Addiction and crime. Very simple. Dope and alcohol and rage addicts are resposnible for their actions. Under the influence does not mitigate a damned thing. Those who use and abuse have adequate information and know what they're doing is wrong and make a decision to proceed. They are resposnible.
But, so are we and so is that precious thing called society. Until we go after and eradicate the causes of addiciton, crime family break-up, poverty and all the rest, we will continue to have these debates and people will continue to suffer.
Of course victims and their loved ones are deserving of our compassion, care, and support.
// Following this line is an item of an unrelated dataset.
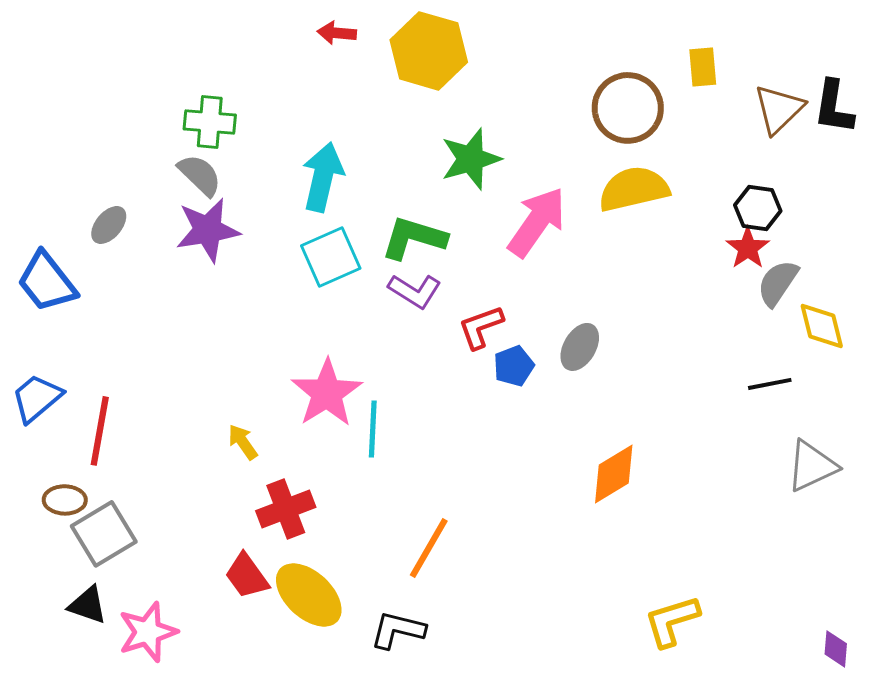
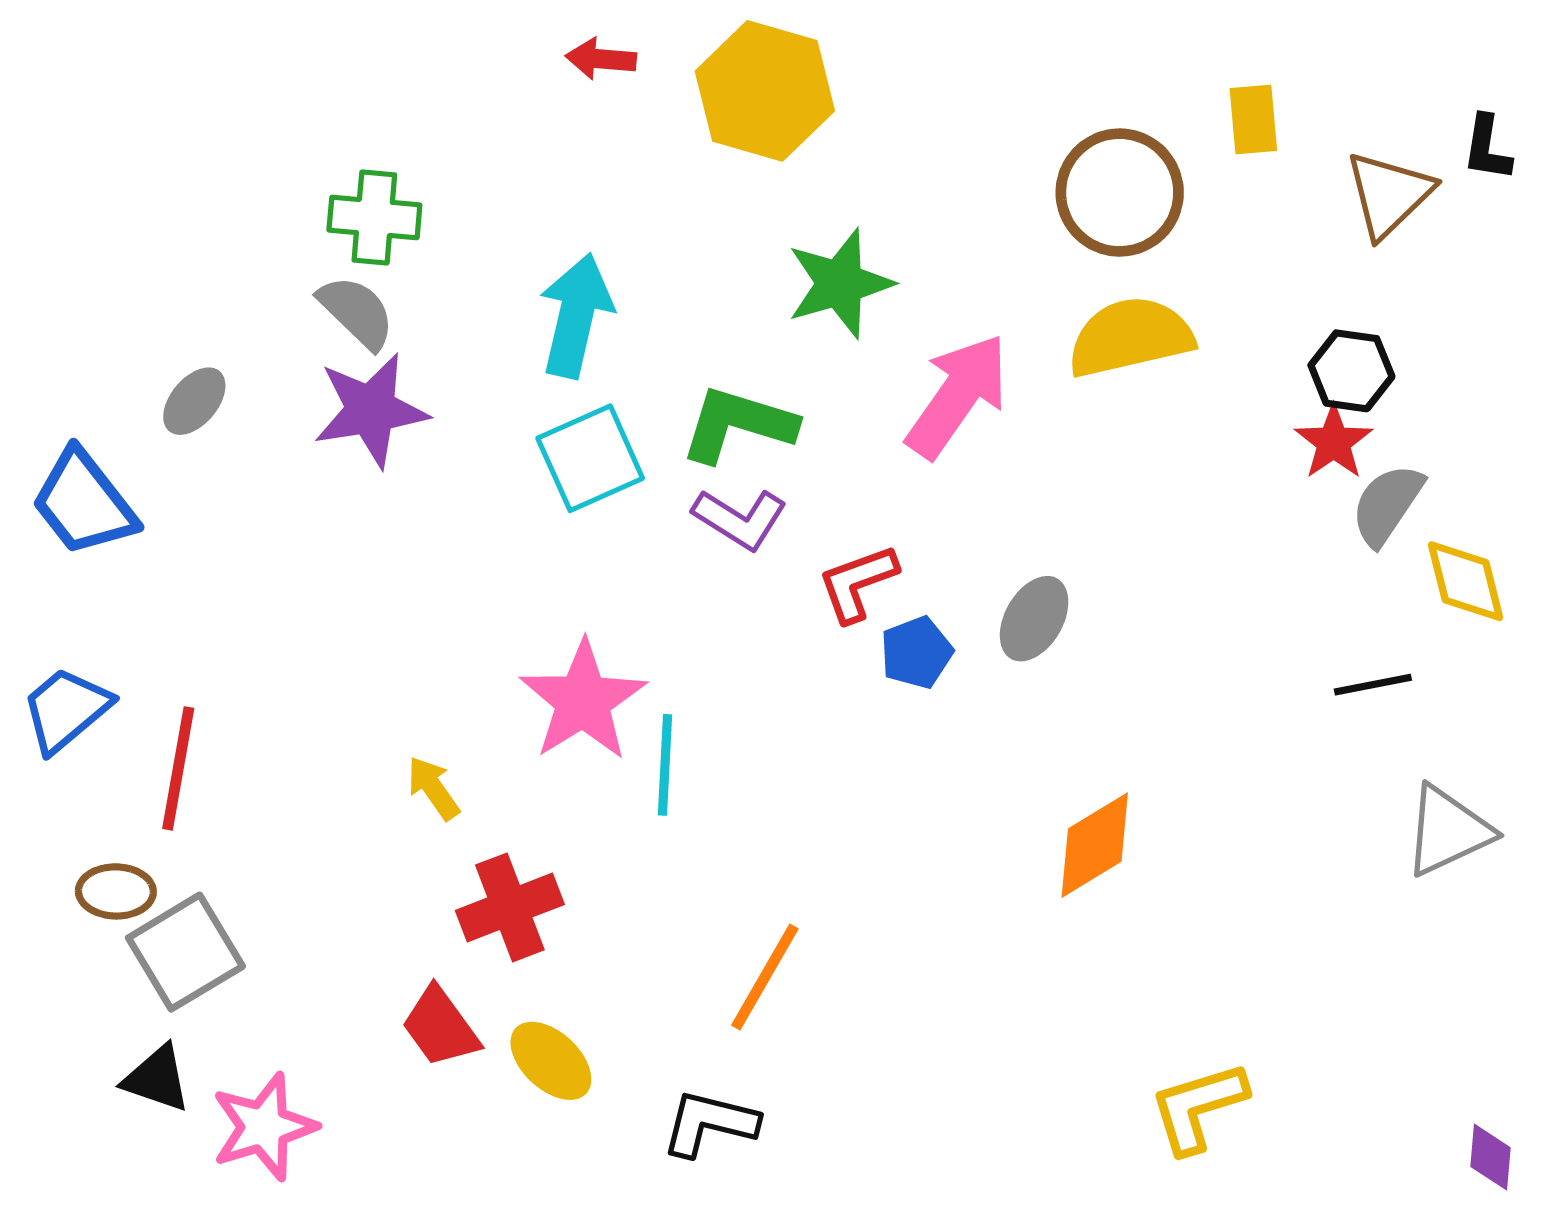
black L-shape: (834, 107) -> (1487, 148), moved, size x0.7
yellow ellipse: (309, 595) -> (551, 1061), size x0.7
But giving that does not rule out policies and programs which provide education, intervention, treatment and aftercare for drug and alcohol users.
Nor does it rule out applying justice rather than retribution punishing offenders.
Caipora
01-02-2007, 06:10 PM
Do you really want to cede to the state the power of life and death, of deciding who lives and who dies for whatever reason while knowing that mistakes and errors are made and that the ultimate decision is applied differently in separate jursidictions?
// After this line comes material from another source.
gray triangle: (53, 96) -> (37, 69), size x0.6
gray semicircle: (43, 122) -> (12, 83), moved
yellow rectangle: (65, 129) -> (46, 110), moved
It's not quite that. Often the decision is not made for purposes of justice, but of "How will this affect my chance of winning the next election?"
Some fifteen years back there was a paroled felon - Willie something? - in Massachusetts who committed a murder. Governor lost election. Suddenly no Governor, anywhere, paroled felons. All public policy decisions carry risks. If we were to bring speed limits down to 40mph and require drivers over 70 to renew licenses every six months, traffic deaths will fall. But we don't do that, as the cost in liberty is too high. But thousands of men spent years in jail because if released, a few would commit horrible crimes. Political opponents would yell about those few (and the media would take up the cry) and so men who were sentenced to long terms by judges who knew they'd be paroled, suddenly weren't.
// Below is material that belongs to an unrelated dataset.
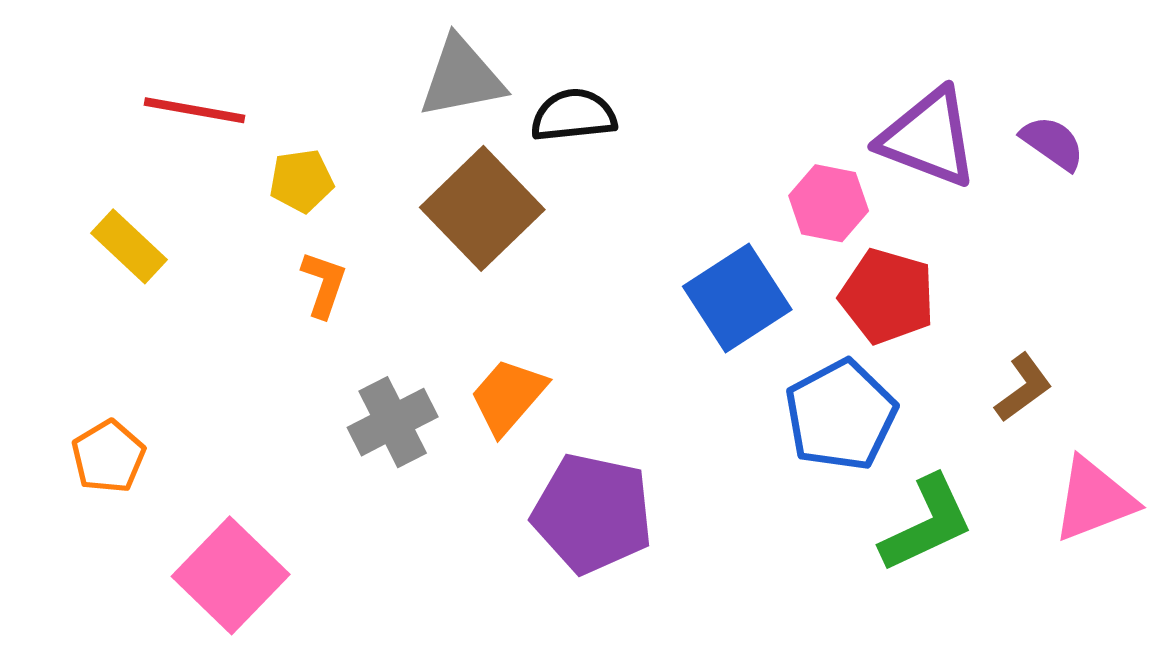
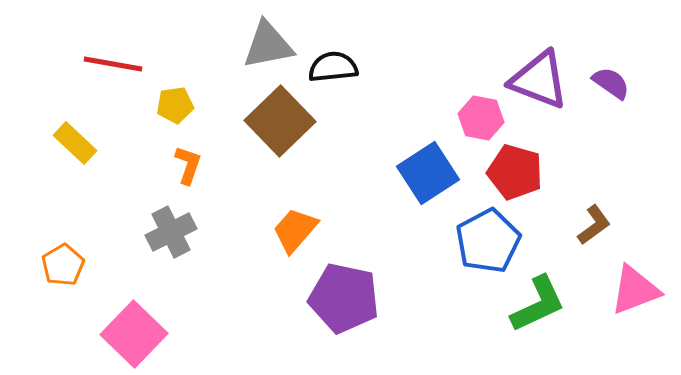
gray cross: (393, 422) -> (171, 232), moved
Not to mention prosecutors like Nifong. Should the Duke accuser be prosecuted for making a false accusation, and should a false charge of rape be considered a sex offense requiring her to register? (Yes, the crime has already occurred, and the Constitution explicitly prohibits post facto laws, but the courts have decided that somehow doesn't apply to registering people as sex criminals.)
Of course victims and their loved ones are deserving of our compassion, care, and support. But giving that does not rule out policies and programs which provide education, intervention, treatment and aftercare for drug and alcohol users.
Victims deserve concern. So do creditors. So do property owners. But that concern has limits. Just as there is bankruptcy to deliver debtors from creditors, and zoning to preserve people from their neighbors, so should the courts supposedly act with justice and mercy, rather than merely vengeance.
As to Saddam, down here dictators who flee are granted asylum. Stroessner of Paraguay died in Brasilia only a few months back. Aside from anything else it encourages them to flee rather than to resist. If allowing a dictator unjustly to live, lets several or dozens or hundreds to live who would have unjustly died to depose him, it is a small price to pay. And if all dictators have to be allowed asylum, so that future ones know they can believe promises, so be it.
The rules are different for war and peace, and for mass murderers and common criminals. But whether Saddam lived or died is a decision that should have been made on whether whatever was done would bring peace and stability to Iraq.
When Saddam was captured, it struck a note of hope, that a difficult war was being won, that the supreme symbol of a brutal regime had been removed from the board. His execution, though, seemed not to bring hope but to acknowledge despair. A brutal regime has been replaced by a clumsy and bloody occupation. A man who spent decades as the face of a regime occupied an important place in the Iraqui psyche. It was wrong that he should have been so casually spent, that a unique opportunity should have been wasted.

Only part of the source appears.